L'Institute for Policy Studies (un organisme associé à la gauche) renchérissait hier (voir texte page B 3). Selon ses calculs, 25 des plus grosses entreprises américaines ont payé davantage en lobby ou en salaire à leur patron en 2010 qu'elles n'ont versé en impôts. En fait, nombre d'entre elles vont jusqu'à afficher un remboursement d'impôt malgré la comptabilisation de bénéfices milliardaires. Au chapitre de la solidarité sociale (un élément qui ne fait pas partie de la grille d'évaluation du CPQ), on repassera!
Dans le classement du CPQ, le Québec arrive pourtant premier de classe pour les coûts d'exploitation de ses entreprises et pour le taux de scolarisation postsecondaire. Il fait bien pour les dépenses en R&D, notamment. Mais il arrive derrière pour la formation liée à l'emploi, pour ses taxes sur la masse salariale et pour son salaire minimum trop élevé. Ce qui lui vaut un C. Sans égard à la responsabilisation des entreprises et employeurs quant à la formation et à la spécialisation de la main-d'oeuvre. Sans égard, aussi, à la contrepartie que seraient les coûts associés aux charges sociales, dont celles liées à la retraite, et aux primes d'assurance de la sécurité au travail, telles la CSST et l'assurance-emploi. Quant au salaire minimum, il peut être étrange qu'il soit relégué à un rôle négatif dans un calcul sur la prospérité d'un État.

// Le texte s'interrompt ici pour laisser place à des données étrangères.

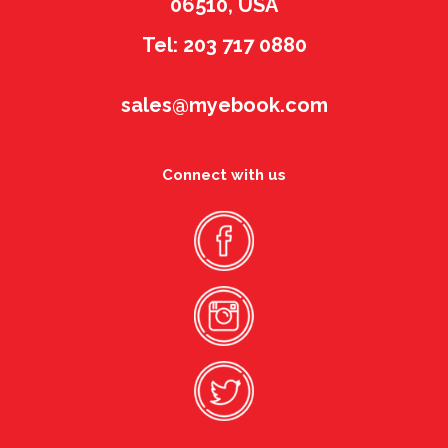
06510, USA
Tel: 203 717 0880
sales@myebook.com
Connect with us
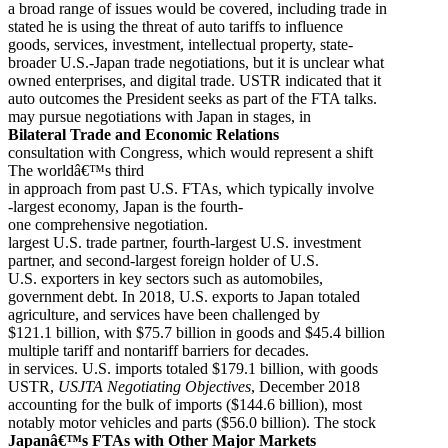
a broad range of issues would be covered, including trade in
stated he is using the threat of auto tariffs to influence
goods, services, investment, intellectual property, state-
broader U.S.-Japan trade negotiations, but it is unclear what
owned enterprises, and digital trade. USTR indicated that it
auto outcomes the President seeks as part of the FTA talks.
may pursue negotiations with Japan in stages, in
Bilateral Trade and Economic Relations
consultation with Congress, which would represent a shift
The worldâ€™s third
in approach from past U.S. FTAs, which typically involve
-largest economy, Japan is the fourth-
one comprehensive negotiation.
largest U.S. trade partner, fourth-largest U.S. investment
partner, and second-largest foreign holder of U.S.
U.S. exporters in key sectors such as automobiles,
government debt. In 2018, U.S. exports to Japan totaled
agriculture, and services have been challenged by
$121.1 billion, with $75.7 billion in goods and $45.4 billion
multiple tariff and nontariff barriers for decades.
in services. U.S. imports totaled $179.1 billion, with goods
USTR,
USJTA Negotiating Objectives
, December 2018
accounting for the bulk of imports ($144.6 billion), most
notably motor vehicles and parts ($56.0 billion). The stock
Japanâ€™s FTAs with Other Major Markets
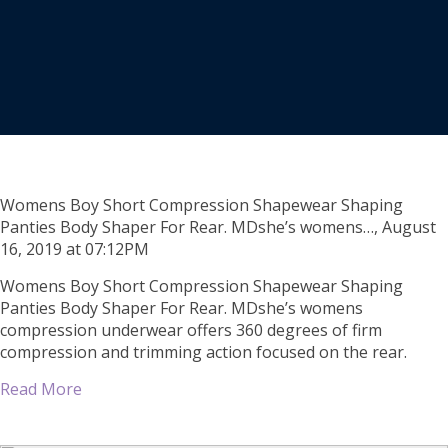
Womens Boy Short Compression Shapewear Shaping
Panties Body Shaper For Rear. MDshe’s womens…, August
16, 2019 at 07:12PM
Womens Boy Short Compression Shapewear Shaping
Panties Body Shaper For Rear. MDshe’s womens
compression underwear offers 360 degrees of firm
compression and trimming action focused on the rear.
Read More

Le CPQ reconnaît lui-même que son Bulletin porte essentiellement sur cinq déterminants de la prospérité, à savoir la qualité et la disponibilité de la main-d'oeuvre, le coût de la main-d'oeuvre, la réglementation, les finances publiques et l'environnement d'affaires. Une liste au demeurant très «corporative». L'Institut de recherche et d'informations socio-économiques (IRIS) n'a pas été sans lui rappeler que la prospérité d'une société n'est pas qu'une affaire de production de biens et services, qu'une mesure de PIB. C'est aussi une affaire de qualité de vie, d'environnement, de santé, d'éducation, de culture, de diversification économique, de valeur ajoutée, de répartition de la richesse, de réduction des inégalités...
Les premiers diront qu'il faut d'abord créer la richesse avant de la redistribuer (la décennie 1990 avec ses déficits publics chroniques l'a démontré). Les seconds diront qu'on ne peut avoir un portait fidèle et global sans mesurer aussi les coûts et les externalités associés à cette production de biens et services, et sans négliger la sauvegarde du potentiel de création de la richesse dans le futur.
Il faudrait ajouter à tout cela les leçons tirées des crises. Celle de 2008 a plus que jamais mis en lumière le rôle de l'État, de sa capacité d'intervention et des adoucisseurs composant ses programmes sociaux lorsque l'entreprise plie les genoux et multiplie les mises à pied, même préventives. Cela aussi devrait faire partie du calcul. Ici, le Québec récolterait une note parmi les plus élevées pour sa résilience lors de la crise de 2008.